Correggio and Parmigianino: Master Draftsmen of the Renaissance

Correggio and Parmigianino were two of the greatest masters of the Emilian school of early 16th-century Italy, renowned for their painterly effects and exquisite draftsmanship. A major exhibition at The Metropolitan Museum of Art, Correggio and Parmigianino: Master Draftsmen of the Renaissance, marked the first time that a major selection of drawings by these two artists has been shown together. On view from February 6 through May 6, 2001, the exhibition featured more than 130 drawings – many exhibited for the first time – from British and North American public and private collections.

The exhibition was organized by The Metropolitan Museum of Art and The British Museum.
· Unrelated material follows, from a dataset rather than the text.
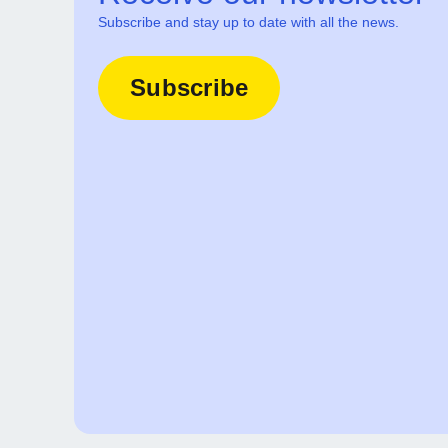
Subscribe and stay up to date with all the news.
Subscribe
Both artists worked extensively in Parma in northern Italy and, as a youth, Parmigianino almost certainly worked under Correggio. The exhibition will present a wide variety of drawings by both artists – rapid sketches, careful life studies, and spirited composition drafts, as well as monumental finished drawings – to illustrate the range of their creative powers. Many of the drawings included were preparatory for oil paintings and frescoes created in and around Parma that are now considered milestones in the history of Italian art.

In his day, Correggio (ca. 1489-1534) became famous for creating magical effects of light and shadow in his paintings and drawings, and especially for his technique of sfumato (the seamless blending of tones in the manner of smoke). Correggio's drawings are almost invariably related to his paintings and his studies reveal how he meticulously studied and refined each element of a composition on paper before executing the final work. Although his approach to drawing was essentially functional, Correggio's drawings, particularly those in his favored medium of red chalk are exquisitely pictorial and full of movement. His innovative drawing techniques would later be widely imitated by Baroque artists. Among the drawings by Correggio featured were his studies for the Camera di San Paolo, San Giovanni Evangelista, and the dome of Parma Cathedral.

Emerging from Correggio's powerful legacy, Parmigianino (1503-40) came into his own as a master of elegant figure drawing and as a leading artist of Mannerism. Parmigianino was an artist who, above all else, liked to draw and the selection of nearly 100 studies in the exhibition illustrate his dazzling facility in every medium. He was renowned for the fluency of his figural inventions, as is especially evident in his studies in pen and ink. The drawings by Parmigianino will include studies for the frescoes in the Rocca at Fontanellato and Santa Maria della Steccata, as well as for his celebrated panel,

The Madonna of the Long Neck.

From The New York Times (better read in its entirety):

A turning point in several senses was Correggio's

''Vision of St. John,'' the fresco for the cupola, which blew the roof off Renaissance illusionism and, it seemed, the basilica itself, creating an intoxicatingly convincing vision of Jesus descending from a golden sky toward a ring of awestruck apostles. Images of levitating bodies were nothing new, but no one before Correggio had so completely erased the lines between architectural and painted space and between real and depicted light or populated this ambiguous sphere with such dazzlingly mobile, flesh-and-blood figures.

Its revolutionary nature was not lost on Parmigianino, who made plans to go to Rome and from this point on did his best to be where Correggio wasn't. As the British art historian Cecil Gould has written, ''An indefinable mixture of admiration, envy and resentment of Correggio's greatness was to be perhaps the chief emotion of Parmigianino's life.''


Correggio and Parmigianino: Master Draftsmen of the Renaissance
was accompanied by a catalogue illustrating all of the works in the exhibition in color, with a selection of comparative illustrations in black and white. Published by British Museum Press, the catalogue is co-authored by George R. Goldner, Hugo Chapman, Martin Clayton, and Carmen C. Bambach.

At the Metropolitan, the exhibition was organized by George R. Goldner, the Drue Heinz Chairman, and Carmen C. Bambach, Associate Curator, both of the Museum's Department of Drawings and Prints.

Prior to the presentation at the Metropolitan, the exhibition was on view at The British Museum from October 6, 2000 through January 7, 2001.